Une étape d’industrialisation cruciale

Grâce au soutien de Bpifrance (Ecotechnologies 2), Famille C Participations et les investisseurs historiques Elaia Partners et SOSV, Pili sécurise 14,5 millions d’euros pour marquer une nouvelle étape de son développement : " Nous avons déjà validé notre procédé dans le cadre d’une unité de production ouverte en 2022 dans le sud de Lyon ", explique Guillaume Boissonnat, cofondateur et directeur scientifique et industriel de Pili. " Nous souhaitons avec ces nouveaux fonds achever un démonstrateur de production à la tonne d’ici 2024.".

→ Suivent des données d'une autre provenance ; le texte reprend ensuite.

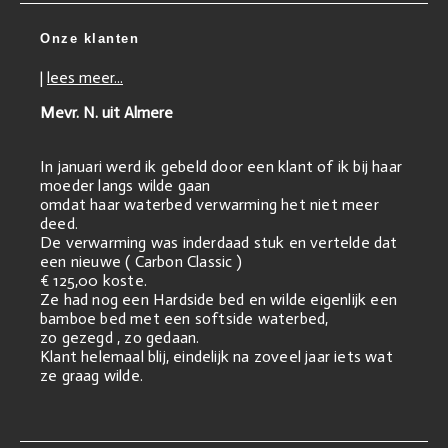
Onze klanten
|
lees meer...
Mevr. N. uit Almere
In januari werd ik gebeld door een klant of ik bij haar
moeder langs wilde gaan
omdat haar waterbed verwarming het niet meer
deed.
De verwarming was inderdaad stuk en vertelde dat
een nieuwe ( Carbon Classic )
€ 125,00 koste.
Ze had nog een Hardside bed en wilde eigenlijk een
bamboe bed met een softside waterbed,
zo gezegd , zo gedaan.
Klant helemaal blij, eindelijk na zoveel jaar iets wat
ze graag wilde.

Ce projet de passage à l’échelle industrielle est pour l’heure réservé à l’indigo et Pili se fixe comme objectif de diminuer les émissions de CO2 liées à la production de cette couleur de plus de 50 %. Il est prévu ensuite de s’attaquer à la trichromie, le procédé permettant d’obtenir la majeure partie des gammes de couleur grâce au rouge, au bleu et au vert. Et sur ce point, Pili assure être déjà parvenue à ces résultats en laboratoire.

Pili a déjà enregistré plusieurs millions d’euros de pré-commandes dans les secteurs du textile, des encres et de la peinture. Car si ces pigments biosourcés attirent, c’est avant tout parce que les colorants sont aujourd’hui exclusivement produits à partir de molécules chimiques dérivées du pétrole.

Décarboner l’industrie de la couleur

Pour espérer décarboner l’industrie de la couleur dans son ensemble, il faudra s’assurer que le produit proposé soit compétitif. Et force est de constater qu’il est bien souvent difficile de rivaliser avec les matériaux pétro-sourcés. " La recherche pour obtenir nos solutions est complexe mais il n’y a pas de raison à terme que notre couleur biosourcée ne devienne pas moins chère ", défend Guillaume Boissonnat. Ce dernier évoque l’effet d’échelle comme prochain cap à franchir pour s’imposer sérieusement face à la concurrence.

Dans l’industrie du textile, qui représente 10 % des émissions mondiales de gaz à effet de serre, Pili espère limiter l’impact en remplaçant les teintures utilisées dans les vêtements. Selon ses chiffres d’analyse de cycle de vie, la couleur représente 10 % de l’empreinte carbone d’un vêtement.